Work to complete — Restate word for word the line containing "List all visible" and each line that follows it, through the last line below, and nothing else.

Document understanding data
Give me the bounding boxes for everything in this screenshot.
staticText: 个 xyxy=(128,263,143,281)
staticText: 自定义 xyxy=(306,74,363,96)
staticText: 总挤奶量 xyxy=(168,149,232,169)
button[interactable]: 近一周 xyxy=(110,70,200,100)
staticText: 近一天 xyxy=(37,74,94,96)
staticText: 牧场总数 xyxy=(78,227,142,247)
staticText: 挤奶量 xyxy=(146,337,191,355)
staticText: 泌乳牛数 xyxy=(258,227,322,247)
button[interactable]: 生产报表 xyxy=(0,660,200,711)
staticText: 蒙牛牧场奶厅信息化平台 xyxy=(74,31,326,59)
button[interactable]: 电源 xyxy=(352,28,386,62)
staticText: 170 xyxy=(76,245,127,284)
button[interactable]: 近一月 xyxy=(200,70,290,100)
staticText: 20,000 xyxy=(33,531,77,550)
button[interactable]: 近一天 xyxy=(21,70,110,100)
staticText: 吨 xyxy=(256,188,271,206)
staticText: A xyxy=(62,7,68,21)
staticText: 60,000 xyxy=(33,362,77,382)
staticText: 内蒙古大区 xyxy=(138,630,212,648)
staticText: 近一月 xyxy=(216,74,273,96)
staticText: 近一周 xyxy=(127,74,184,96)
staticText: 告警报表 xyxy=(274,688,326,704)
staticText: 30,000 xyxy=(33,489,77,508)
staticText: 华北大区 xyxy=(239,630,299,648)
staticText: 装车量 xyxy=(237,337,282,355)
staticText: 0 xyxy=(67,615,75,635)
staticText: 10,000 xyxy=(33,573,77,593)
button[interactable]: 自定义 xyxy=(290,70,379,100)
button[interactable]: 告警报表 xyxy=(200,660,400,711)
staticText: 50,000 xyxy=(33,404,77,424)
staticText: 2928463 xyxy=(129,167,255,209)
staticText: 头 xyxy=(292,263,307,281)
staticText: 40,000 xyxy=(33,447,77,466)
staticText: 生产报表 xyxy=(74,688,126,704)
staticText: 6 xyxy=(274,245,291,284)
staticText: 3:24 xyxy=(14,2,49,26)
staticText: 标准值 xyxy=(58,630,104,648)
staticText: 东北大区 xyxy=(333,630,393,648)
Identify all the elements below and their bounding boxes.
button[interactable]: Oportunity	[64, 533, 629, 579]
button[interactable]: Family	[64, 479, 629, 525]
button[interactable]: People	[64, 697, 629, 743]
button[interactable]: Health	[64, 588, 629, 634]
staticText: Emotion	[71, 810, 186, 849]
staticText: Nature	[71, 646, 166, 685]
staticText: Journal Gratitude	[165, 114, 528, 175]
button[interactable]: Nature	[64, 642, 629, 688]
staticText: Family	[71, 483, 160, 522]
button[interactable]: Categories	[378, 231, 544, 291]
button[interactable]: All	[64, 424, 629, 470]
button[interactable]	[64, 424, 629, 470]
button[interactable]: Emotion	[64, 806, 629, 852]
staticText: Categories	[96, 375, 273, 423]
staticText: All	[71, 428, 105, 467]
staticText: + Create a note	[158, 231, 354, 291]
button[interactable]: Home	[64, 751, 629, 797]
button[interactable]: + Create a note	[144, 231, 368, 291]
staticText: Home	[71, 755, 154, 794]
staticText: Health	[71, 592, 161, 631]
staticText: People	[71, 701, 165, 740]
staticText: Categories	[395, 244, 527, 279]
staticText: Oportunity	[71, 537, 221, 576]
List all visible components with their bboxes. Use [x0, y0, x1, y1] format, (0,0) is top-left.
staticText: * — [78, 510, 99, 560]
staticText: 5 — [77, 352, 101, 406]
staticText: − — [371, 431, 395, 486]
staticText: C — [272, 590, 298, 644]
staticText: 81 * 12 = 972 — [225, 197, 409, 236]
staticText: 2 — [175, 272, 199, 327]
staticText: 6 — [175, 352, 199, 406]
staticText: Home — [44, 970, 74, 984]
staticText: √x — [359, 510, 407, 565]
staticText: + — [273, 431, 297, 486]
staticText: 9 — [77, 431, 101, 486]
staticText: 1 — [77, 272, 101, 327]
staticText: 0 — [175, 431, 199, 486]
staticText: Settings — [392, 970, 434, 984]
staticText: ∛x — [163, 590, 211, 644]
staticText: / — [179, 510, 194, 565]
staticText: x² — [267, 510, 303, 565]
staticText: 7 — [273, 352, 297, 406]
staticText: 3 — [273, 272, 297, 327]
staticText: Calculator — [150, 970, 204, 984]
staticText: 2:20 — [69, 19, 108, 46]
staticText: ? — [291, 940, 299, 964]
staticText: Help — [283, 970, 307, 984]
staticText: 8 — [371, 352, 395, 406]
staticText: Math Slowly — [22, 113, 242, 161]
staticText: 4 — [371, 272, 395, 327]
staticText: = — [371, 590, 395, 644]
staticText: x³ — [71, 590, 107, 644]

Reply —
List all visible components with their bboxes. Use [x0, y0, x1, y1] format, (0,0) is top-left.
staticText: * — [78, 510, 99, 560]
staticText: 5 — [77, 352, 101, 406]
staticText: − — [371, 431, 395, 486]
staticText: C — [272, 590, 298, 644]
staticText: 81 * 12 = 972 — [225, 197, 409, 236]
staticText: 2 — [175, 272, 199, 327]
staticText: 6 — [175, 352, 199, 406]
staticText: Home — [44, 970, 74, 984]
staticText: √x — [359, 510, 407, 565]
staticText: + — [273, 431, 297, 486]
staticText: 9 — [77, 431, 101, 486]
staticText: 1 — [77, 272, 101, 327]
staticText: 0 — [175, 431, 199, 486]
staticText: Settings — [392, 970, 434, 984]
staticText: ∛x — [163, 590, 211, 644]
staticText: / — [179, 510, 194, 565]
staticText: x² — [267, 510, 303, 565]
staticText: 7 — [273, 352, 297, 406]
staticText: 3 — [273, 272, 297, 327]
staticText: Calculator — [150, 970, 204, 984]
staticText: 2:20 — [69, 19, 108, 46]
staticText: ? — [291, 940, 299, 964]
staticText: Help — [283, 970, 307, 984]
staticText: 8 — [371, 352, 395, 406]
staticText: Math Slowly — [22, 113, 242, 161]
staticText: 4 — [371, 272, 395, 327]
staticText: = — [371, 590, 395, 644]
staticText: x³ — [71, 590, 107, 644]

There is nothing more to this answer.